+++ INFORMATION SHOWN

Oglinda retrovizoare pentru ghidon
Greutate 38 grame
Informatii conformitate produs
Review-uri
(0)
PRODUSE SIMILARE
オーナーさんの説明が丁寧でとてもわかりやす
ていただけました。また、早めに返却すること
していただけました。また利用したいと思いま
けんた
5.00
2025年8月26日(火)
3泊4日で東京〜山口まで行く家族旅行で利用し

++++++

▸ REQUIRED ACTION:
Extract all of the data above without altering anything.

▸ SOLUTION FOR THIS PROBLEM:
Oglinda retrovizoare pentru ghidon
Greutate 38 grame
Informatii conformitate produs
Review-uri
(0)
PRODUSE SIMILARE
オーナーさんの説明が丁寧でとてもわかりやす
ていただけました。また、早めに返却すること
していただけました。また利用したいと思いま
けんた
5.00
2025年8月26日(火)
3泊4日で東京〜山口まで行く家族旅行で利用し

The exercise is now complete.